18 February 2022

‘How beautiful our heritage, to have
this way of speaking to eternity’

Patrick Comerford

In my Friday evening reflections this evening, I have turned once again to some of the poems in Leonard Cohen’s Book of Mercy, one of the books I received as a present some months ago.

This book of psalms by Leonard Cohen is a personal and powerful collection. It was first published in 1984, and was republished 35 years later in 2019 by Canongate of Edinburgh. It is a slim volume of Cohen’s contemporary psalms, and it has been elegantly repackaged.

Like the psalms, the themes in the short poems in Book of Mercy include praise, despair, anger, doubt, trust and the search for the presence of God.

Constantly, Cohen speaks of God as ‘the Name’ – Hashem (השם‎) – is a title used in Judaism to refer to God without using God’s name. Rabbinic Judaism considers seven names of God so holy that, once written, they should not be erased, and restricts the use of the names of God to a liturgical context.

When Cohen says ‘Blessed be the Name,’ he is saying ‘Blessed be God.’

Speaking from the heart of the modern world, yet in tones that resonate with an older Jewish tradition, these verses give voice to the deepest and most powerful intuitions.

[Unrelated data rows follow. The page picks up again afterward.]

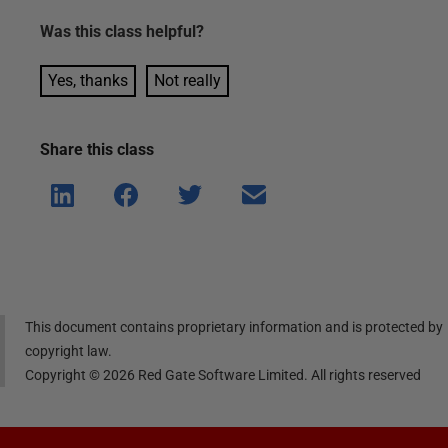
Was this
class
helpful?
Yes, thanks
Not really
Share this
class
Shar
Shar
Shar
Shar
e on
e on
e on
e via
Linke
Face
Twitt
email
dIn
book
er
This document contains proprietary information and is protected by
copyright law.
Copyright ©
2026
Red Gate Software Limited. All rights reserved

This Friday evening, I am reading one of these short poems (p 15), which is rooted in the traditions of Jewish spirituality, yet echoes many of the threads found in the spiritual writings of Saint Teresa of Avila and the poetry of John Donne:

This is the way we summon one another, but it is not the way we call upon the Name. We stand in rags, we beg for tears to dissolve the immoveable landmarks of hatred. How beautiful our heritage, to have this way of speaking to eternity, how bountiful this solitude, surrounded, filled, and mastered by the Name, from which all things arise in splendour, depending one upon the other.